MK: The novel takes place in South Korea of today as well as the past, the United States, and the supernatural realm as well. Tell us about the research you did to make those backgrounds come alive.
JH: I’d always wanted to bring my children to South Korea but the circumstances ended up being completely unexpected. For years, I’d talked to my mother about traveling to Asia together but then she had a stroke and my father insisted on taking her to Seoul for treatment. In 2016 we managed to visit her. For the children’s sake we also toured some historical sites and ate at some amazing restaurants, but the trip was shrouded in a lot of sadness. A few months later, I heard that my mother was near the end so I boarded a plane but she died while I was en route. I got to see a Korean funeral first hand –keep in mind it was of course not even a typical funeral, I don’t know what that is– which was a surreal experience on so many levels, because it was my mom and yet everyone around us and the rituals were unfamiliar. The character Jeonga in The Apology is 105 years old so I thought she’d have death on her mind too in her days in Seoul– at least looking back on her life or wanting to escape from the limitations of her age. I have to also say that my cousin, who grew up in Seoul and visits every year, and my good friend, Minsoo Kang, were able to fill in details for me in early drafts. There’s so much I learned from talking with them.

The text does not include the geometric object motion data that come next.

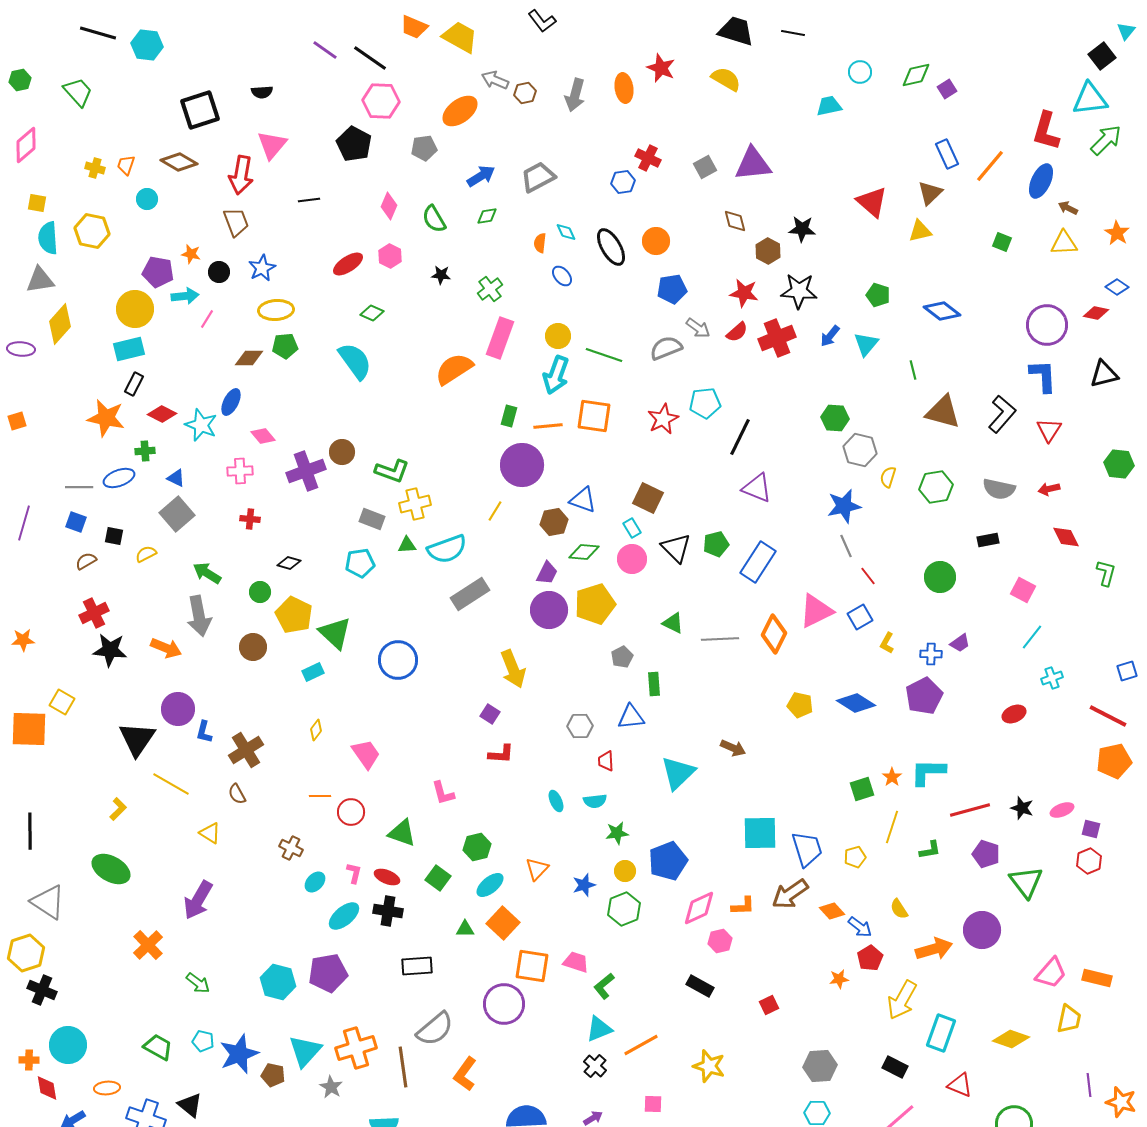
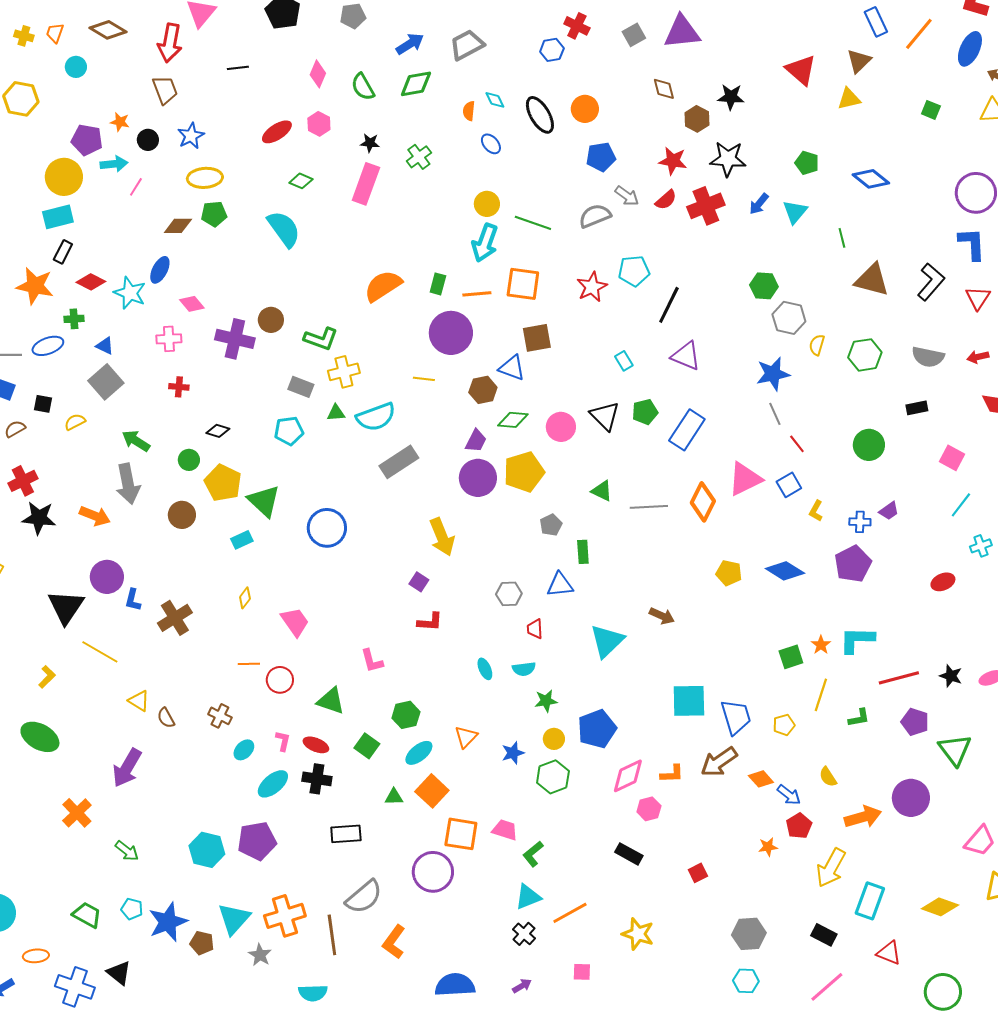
green diamond: (487, 216) -> (416, 84), size x1.6
pink rectangle: (500, 338) -> (366, 184), moved
orange semicircle: (454, 369) -> (383, 286), moved
purple cross: (306, 471) -> (235, 339), turned 33
brown square: (648, 498) -> (537, 338), moved, turned -36
yellow line: (495, 511) -> (424, 379), turned 65
cyan rectangle: (632, 528) -> (624, 361), moved
brown semicircle: (237, 794) -> (166, 718), moved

MK: The narrative style goes from straight realism to supernatural fantasy. How challenging was it to go from one mode to the other?
JH: I think for anything you write you have to immerse the reader in details about what the character is experiencing. I had to make sure that the rules in the afterlife were consistent and had a purpose that worked with the story overall. Things can’t seem random in anything we write because we’re selecting what to focus on, what to emphasize. Jeonga has to learn the rules in the afterlife which is also what she has to do with her family and the United States too so it seemed like it was all connected. At least I hope the reader finds this so! Hah.
MK: The themes of family obligation, guilt, memory are at the center of the story. What do they mean to you personally that led you to write about them?
JH: This is such a great question. I guess I was always acutely aware of what my parents gave up for themselves to move to the States. It was couched in terms of how they wanted our lives to be better than what they’d had when they were young. They left so many people they loved behind, my mother left her work and her identity as a physician. It was compounded of course by the Korean War and the losses they suffered during that time. It wasn’t so simple, because I lost out too and my brothers did also. I lost my main caregiver at the time, my grandmother who I was closer to than my own mother because she was away at work most of the day. But my parents made us feel like they put more of their own hopes and dreams on me and my brothers. I don’t think they realized how that would shape our lives. At the same time, they enjoyed their lives here too and were so hopeful about the expansiveness of the States. I always said to them that they chose to come here for themselves and they’d reply that they had no idea what they were really signing up for. The novel is a way for me to circle some of these thoughts and feelings– and see there’s so much we don’t know about the decisions we’re making. We all have choices and hopefully have a second chance no matter how old we are.